Calico Bush
- Calico Bush original cover by Allen Lewis
- Author: Rachel Field
- Illustrator: Allen Lewis
- Genre: Children's literature / Historical fiction
- Publisher: Macmillan (hardback) / Aladdin (paperback)
- Publication date: 1931
- Pages: 225
- ISBN: 9780689822858

= Calico Bush (novel) =

1931 novel by Rachel Field

Calico Bush is a 1931 children's historical novel written by Rachel Field and illustrated by Allen Lewis. It is set on the Maine coast from the summer of 1743 through the spring of 1744, and tells the story of Marguerite, a young French orphan who becomes an indentured servant on a farm. The book received a Newbery Honor award in 1932.

==Background==

Field spent the 1920s summering on Sutton Island, part of Cranberry Isles, Maine.
According to Margaret Lane, "The inspiration for Calico Bush probably came from the story of Marguerite La Croix, who with her husband, John Stanley, moved from Marblehead after 1767, with their many children and became the first permanent residents of Little Cranberry Island.
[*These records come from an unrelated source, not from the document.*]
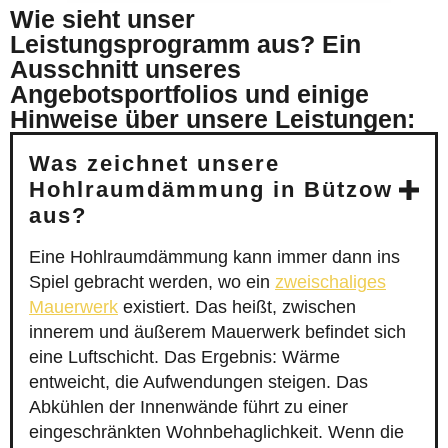
Wie sieht unser
Leistungsprogramm aus? Ein
Ausschnitt unseres
Angebotsportfolios und einige
Hinweise über unsere Leistungen:
Was zeichnet unsere
Hohlraumdämmung in Bützow
aus?
Eine Hohlraumdämmung kann immer dann ins
Spiel gebracht werden, wo ein
zweischaliges
Mauerwerk
existiert. Das heißt, zwischen
innerem und äußerem Mauerwerk befindet sich
eine Luftschicht. Das Ergebnis: Wärme
entweicht, die Aufwendungen steigen. Das
Abkühlen der Innenwände führt zu einer
eingeschränkten Wohnbehaglichkeit. Wenn die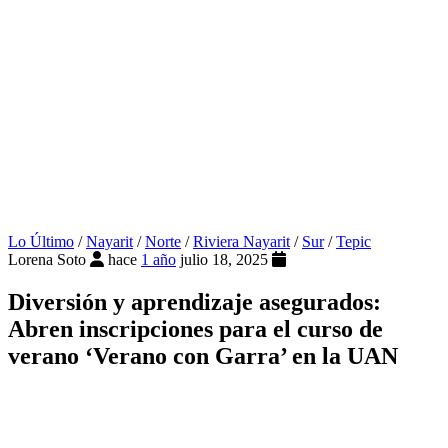
Lo Último
/
Nayarit
/
Norte
/
Riviera Nayarit
/
Sur
/
Tepic
Lorena Soto
hace
1 año
julio 18, 2025
Diversión y aprendizaje asegurados:
Abren inscripciones para el curso de
verano ‘Verano con Garra’ en la UAN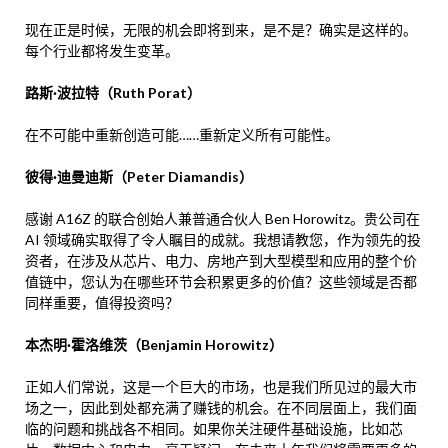
现在正是时候，无限的机会即将到来，是不是？确实是这样的。
每个行业都将发生变革。
路斯·波拉特（Ruth Porat）
在不可能中重新创造可能……重新定义所有可能性。
彼得·迪曼迪斯（Peter Diamandis）
感谢 A16Z 的联合创始人兼普通合伙人 Ben Horowitz。贵公司在
AI 领域确实取得了令人瞩目的成就。我想请教您，作为领先的投
资者，在涉及从芯片、电力、房地产到大型模型和应用的整个价
值链中，您认为在哪些环节会积累更多的价值？这些领域是否都
同样重要，值得投资吗？
本杰明·霍洛维茨（Benjamin Horowitz）
正如人们常说，这是一个巨大的市场，也是我们所见过的最大市
场之一，因此到处都充满了赚钱的机会。在不同层面上，我们面
临的问题和挑战各不相同。如果你关注硬件基础设施，比如芯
Just north of the 'Head' their hearthstones still lie undisturbed in the field, and they themselves are buried on Maypole Point." Field did not try to tell the woman's story exactly, but used her as inspiration for her book.

The name "calico bush" is used for a mountain laurel native to the eastern United States, including Maine. It is also the title of a ballad referred to in the book.

==Critical reception==
Considered by some to be her best novel, it was well received by critics. Saturday Review called it "a really good book, simple in its narrative, meaty, sincere". According to The New York Times, "Adult readers as well as boys and girls will be grateful to Rachel Field for this fine and absorbing tale."

Decades later, the book was still well-regarded. Children's literature expert May Hill Arbuthnot called Calico Bush "unusual and powerful" and "model of sound historical fiction. The picture of the times and the people is not only authentic but unusually balanced."